Mais à frente, chegando a um curto perímetro urbano, o carro reduziu a velocidade e parou completamente em um sinal de trânsito vermelho, sem meu auxílio! O retorno ao movimento e à retomada da velocidade-limite exigiram apenas um leve toque no acelerador. Nessa altura, concluí que essa tecnologia me impactou mais do que quando utilizei o aplicativo Shazam pela primeira vez, que, como que por mágica, identificou uma canção em um barulhento bar.
Um pouco mais adiante, ao desviar levemente dentro da minha própria faixa de circulação, senti uma trepidação do volante, como nos videogames. O asfalto era perfeito e a linha de separação das faixas não foi tocada, portanto só poderia ser uma sinalização de que o carro estava saindo do centro da faixa!

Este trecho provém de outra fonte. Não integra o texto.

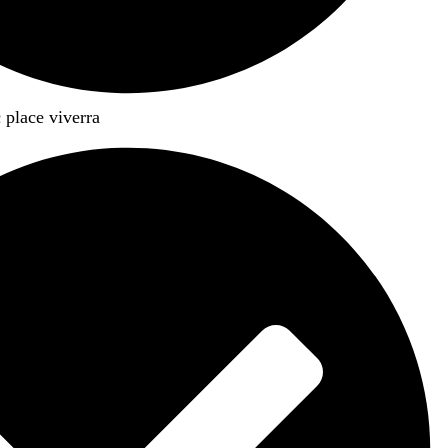
 place viverra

Repeti o leve desvio como um teste. Havia não só a trepidação mas também uma leve resistência a seguir desviando. Incrível! “Até onde vai essa função?”, pensei. Soltei as mãos do volante em um trecho de curva. O carro completou as duas próximas curvas sozinho! Depois de alguns segundos sem tocar no volante, soou um “pi”, e uma mensagem no painel instruía a voltar a atenção para a estrada.
Enquanto dirigia, ainda perplexo, imaginava que essa função deve evitar muitos acidentes, em especial aqueles nos quais o motorista se distrai ou dorme ao volante.
Me lembrei das 30 mil mortes por ano no trânsito do Brasil, do nosso protecionismo que torna carros importados duas a três vezes mais caros, das pegadinhas da indústria da multa.
Um acidente com o carro autônomo da Uber em 2018 matou uma senhora que atravessava de bicicleta. Em tese, a análise de imagens deveria ter identificado o objeto como uma bicicleta, mas a programação não previa indivíduos atravessando fora da faixa de pedestres. Teria meu carro alugado freado bruscamente se uma caixa de papelão cruzasse voando à minha frente? A maioria dos acidentes com os carros autônomos em teste têm sido batidas por trás após freadas bruscas.
Discutirei alguns problemas da inteligência artificial em uma coluna futura. Mas estou impressionado com a experiência sem falhas que fortuitamente tive.